I pazienti hanno evidenziato aspetti di cui non avevano consapevolezza prima, hanno descritto con una maggiore consapevolezza i loro pensieri, le loro emozioni e sensazioni; con l’intuizione acquisita di recente dei loro schemi abituali, alcuni partecipanti sono stati in grado di cambiare il loro comportamento e diversi hanno cominciato a fare delle scelte e stabilire delle priorità che erano più in linea con i loro valori. Altri partecipanti, tuttavia, non sono stati in grado o non hanno voluto accettare la loro situazione.
Questo studio ha dimostrato che la partecipazione alla formazione MBSR è fattibile per i malati di cancro del polmone e i loro partner, nonostante il trattamento farmacologico e la malattia avanzata. La maggioranza ha completato l’MBSR, (23% di drop-out è in linea alla media di studi precedenti (Ledesma D. and Kumano, 2009).

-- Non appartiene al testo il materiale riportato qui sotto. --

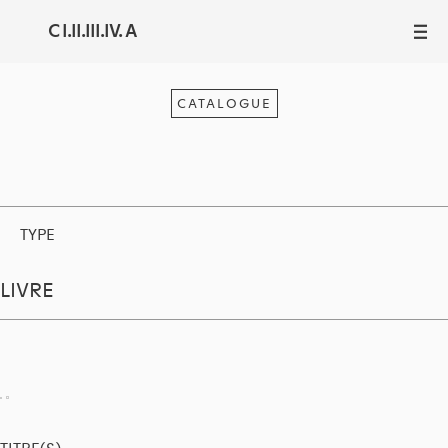
C I.II.III.IV. A
III
CATALOGUE
TYPE
LIVRE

Sebbene non siano state rilevate variazioni sullo stress psicologico nei pazienti e i loro partner, questi ultimi hanno sperimentato una minore pressione relativa al caregiving dopo la formazione MBSR. L’analisi qualitativa ha rivelato che il percorso ha avviato processi di cambiamento e acquisizione di migliore capacità di insight che risulta particolarmente d’aiuto per far fronte ad una malattia fatale.

Molti pazienti oncologici presentano alti livelli di ansia, depressione, affaticamento, dolore, disturbi del sonno dopo il completamento dei trattamenti primari (Carlson et al., 2004). I potenziali benefici per la salute dalla meditazione di Mindfulness in oncologia come in altri settings medici stanno diventando chiari, in gran parte grazie allo sviluppo e la diffusione delle applicazioni del programma MBSR di Jon Kabat-Zinn e colleghi (Kabat-Zinn J.,1990) e altri interventi mindfulness-based (MBI), compreso l’adattamento chiamato Mindfulness-Based Cancer Recovery (MBCR; Carlson & Speca, 2010).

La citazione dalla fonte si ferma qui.